Case Facts and Holding

The Johnson deed conveyed “a 1/128 (1/16 of the usual 1/8 royalty) part of all of the oil, gas and other minerals taken and saved,” which for nearly 70 years all parties treated as providing a fixed 1/128 royalty. In 2020, however, the grantee's successor argued that the deed conveyed a 1/16 royalty that “floats” with subsequent lease royalties (which today tend to be larger fractions than the 1/8 common in years past). The El Paso Court of Appeals agreed, relying on Van Dyke v. Navigator Group, which held that antiquated legal instruments that use 1/8 within a double fraction “raise a presumption” that 1/8 was not used in its ordinary arithmetical sense, but instead as a term of art referring to the entire mineral estate or “future royalties generally.” 688 S.W.3d 353, 360, 363 (Tex. 2023).

In a unanimous opinion, the Texas Supreme Court reversed, holding that the 1951 deed conveyed a fixed 1/128 royalty interest. “[T]he deed's language,” the Court wrote, “amply contains the kind of textual indicia” sufficient to rebut the Van Dyke presumption. The Court focused on the fact that both the granting and future-lease clauses expressly stated a single fraction, 1/128, which was the multiplied product of the double fractions in the future-lease clause. “By expressly multiplying the fractions to arrive at a single fraction, the parenthetical containing the double fraction explains how the parties reached their 1/128 future-royalty figure.”

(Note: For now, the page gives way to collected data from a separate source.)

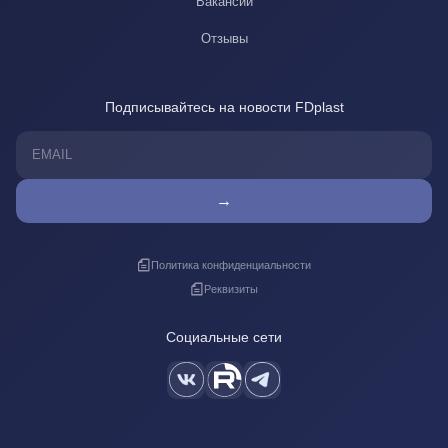
Вакансии
Отзывы
Подписывайтесь на новости FDplast
→
Политика конфиденциальности
Реквизиты
Социальные сети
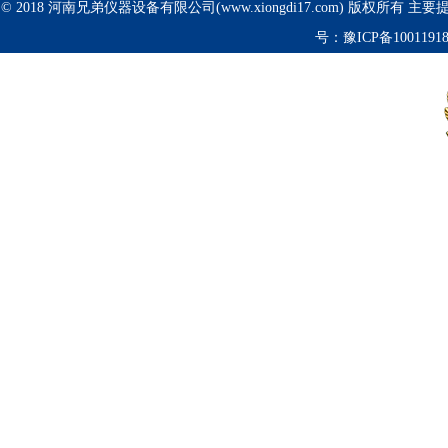
© 2018 河南兄弟仪器设备有限公司(www.xiongdi17.com) 版权所有 主
号：
豫ICP备1001191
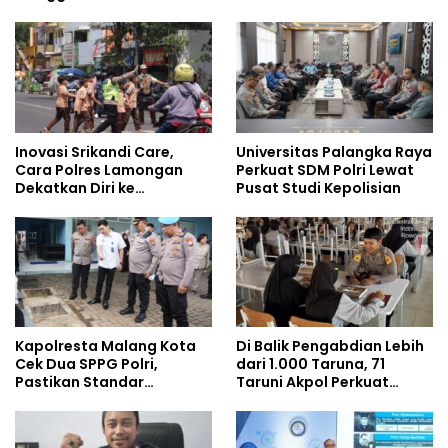
Inovasi Srikandi Care,
Universitas Palangka Raya
Cara Polres Lamongan
Perkuat SDM Polri Lewat
Dekatkan Diri ke
Pusat Studi Kepolisian
Masyarakat
Kapolresta Malang Kota
Di Balik Pengabdian Lebih
Cek Dua SPPG Polri,
dari 1.000 Taruna, 71
Pastikan Standar
Taruni Akpol Perkuat
Pemenuhan Gizi dan
Pembentukan Karakter
Pengelolaan Limbah
Siswa Sekolah Rakyat
Berjalan Optimal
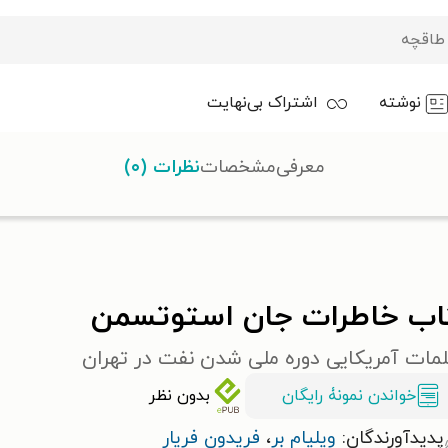
نوشته
اشتراک بی‌نهایت
معرفی
مشخصات
نظرات (۰)
ات جان استوتسمن
اب خاطرات جان استوتسمن
لمات آمریکایی دوره ملی شدن نفت در تهران
خواندن نمونۀ رایگان
بدون نظر
پدیدآورندگان:
ویلیام بر
،
فریدون فریار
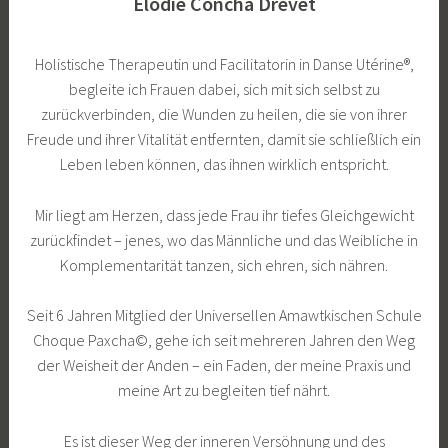
Elodie
Concha Drevet
Holistische Therapeutin und Facilitatorin in Danse Utérine®,
begleite ich Frauen dabei, sich mit sich selbst zu
zurückverbinden, die Wunden zu heilen, die sie von ihrer
Freude und ihrer Vitalität entfernten, damit sie schließlich ein
Leben leben können, das ihnen wirklich entspricht.
Mir liegt am Herzen, dass jede Frau ihr tiefes Gleichgewicht
zurückfindet – jenes, wo das Männliche und das Weibliche in
Komplementarität tanzen, sich ehren, sich nähren.
Seit 6 Jahren Mitglied der Universellen Amawtkischen Schule
Choque Paxcha©, gehe ich seit mehreren Jahren den Weg
der Weisheit der Anden – ein Faden, der meine Praxis und
meine Art zu begleiten tief nährt.
Es ist dieser Weg der inneren Versöhnung und des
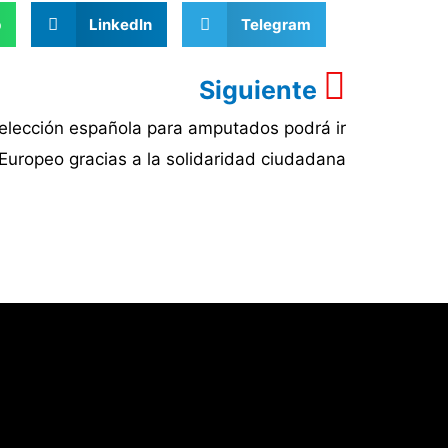
p
LinkedIn
Telegram
Siguiente
elección española para amputados podrá ir
 Europeo gracias a la solidaridad ciudadana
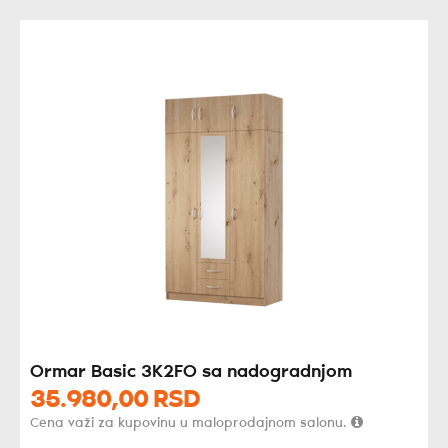
Ormar Basic 3K2FO sa nadogradnjom
35.980,
00
RSD
Cena važi za kupovinu u maloprodajnom salonu.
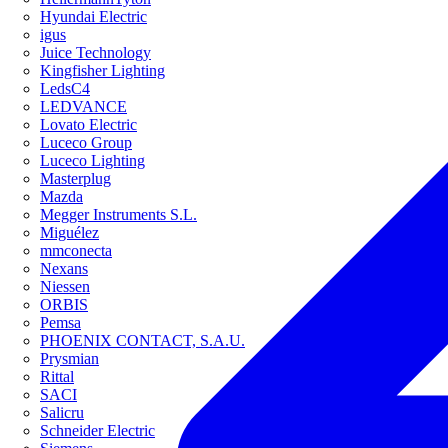
Hyundai Electric
igus
Juice Technology
Kingfisher Lighting
LedsC4
LEDVANCE
Lovato Electric
Luceco Group
Luceco Lighting
Masterplug
Mazda
Megger Instruments S.L.
Miguélez
mmconecta
Nexans
Niessen
ORBIS
Pemsa
PHOENIX CONTACT, S.A.U.
Prysmian
Rittal
SACI
Salicru
Schneider Electric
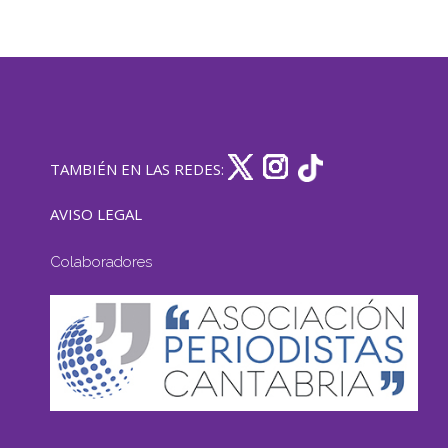
TAMBIÉN EN LAS REDES:
AVISO LEGAL
Colaboradores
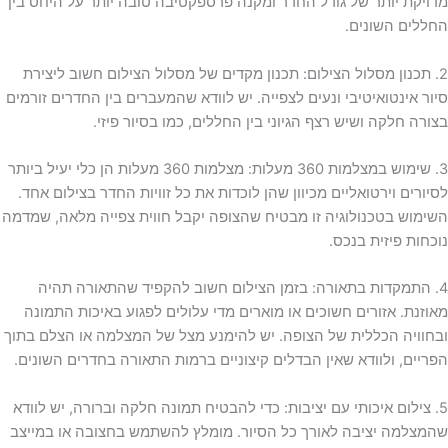
מדויקת יותר של גודל החדר ומקנה פרספקטיבה טובה יותר על היחס בין
החללים השונים.
2. תכנון מסלול הצילום: תכנון מקדים של מסלול הצילום חשוב ליצירת
סיור אינטואיטיבי ונעים לצפייה. יש לוודא שהמעברים בין החדרים זורמים
בצורה חלקה ושיש רצף הגיוני בין החללים, כמו בסיור פיזי.
3. שימוש במצלמות 360 מעלות: מצלמות 360 מעלות הן כלי יעיל ביותר
לסיורים וירטואליים מכיוון שהן לוכדות את כל זוויות החדר בצילום אחד.
השימוש בטכנולוגיה זו מבטיח שהצופה יקבל חווית צפייה מלאה, שמדמה
נוכחות פיזית בנכס.
4. התמקדות בתאורה: בזמן הצילום חשוב להקפיד שהתאורה תהיה
מאוזנת. אזורים חשוכים או מוארים מדי עלולים לפגוע באיכות התמונה
ובחוויה הכללית של הצופה. יש להימנע מצל של המצלמה או הצלם בתוך
הפריים, ולוודא שאין הבדלים קיצוניים ברמות התאורה בחדרים השונים.
5. צילום איכותי עם יציבות: כדי להבטיח תמונה חלקה וברורה, יש לוודא
שהמצלמה יציבה לאורך כל הסיור. מומלץ להשתמש בחצובה או במייצב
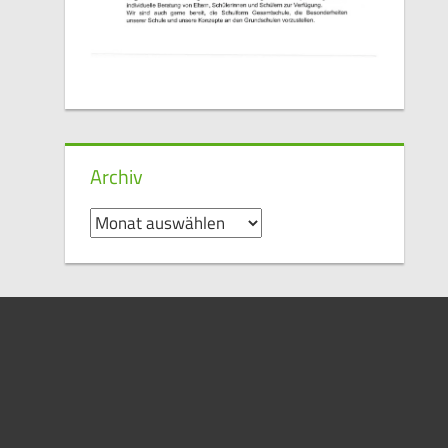
Archiv
Archiv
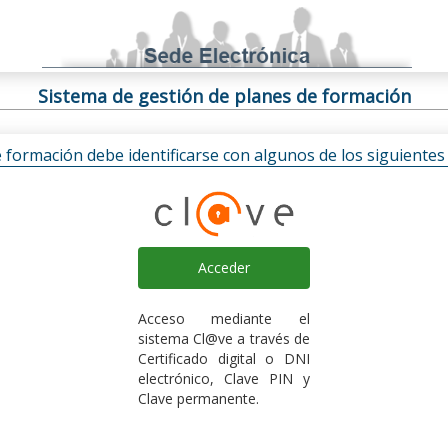
Sistema de gestión de planes de formación
e formación debe identificarse con algunos de los siguiente
Acceder
Acceso mediante el
sistema Cl@ve a través de
Certificado digital o DNI
electrónico, Clave PIN y
Clave permanente.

While declining to definitively rule on the presumed-grant doctrine, the Johnson Court noted that the doctrine, while “distinct” from a textual analysis, helped “ensure [textual] accuracy in double-fraction cases.” The Court stated that the parties' consistent, decades‑long treatment of the interest as a fixed 1/128 royalty would have led “to the same result as our reading of the deed.”

Key Insights

  • Since Van Dyke's groundbreaking decision three years ago, the bench and bar have awaited guidance on just what type of language would be sufficient to rebut Van Dyke's “readily and genuinely rebuttable” presumption of a floating royalty in double-fraction cases. Johnson now provides at least one example, which likely has textual parallels in other instruments.
  • The Court will continue to strive to harmonize all of the deed's language and fractions, and in doing so may give substantial weight to a single fraction in the granting clause as a multiple of a later-referenced double fraction.
  • Restating double fractions as a single multiplied product strongly indicates arithmetical meaning, particularly when the same single fraction appears in numerous places throughout the instrument.
  • The Court's presumed-grant discussion confirms Van Dyke's revitalization of that doctrine, giving lower courts the green light to construe antiquated legal instruments based on their long, uncontested interpretation, even without examining the text.

The content of this article is intended to provide a general guide to the subject matter. Specialist advice should be sought about your specific circumstances.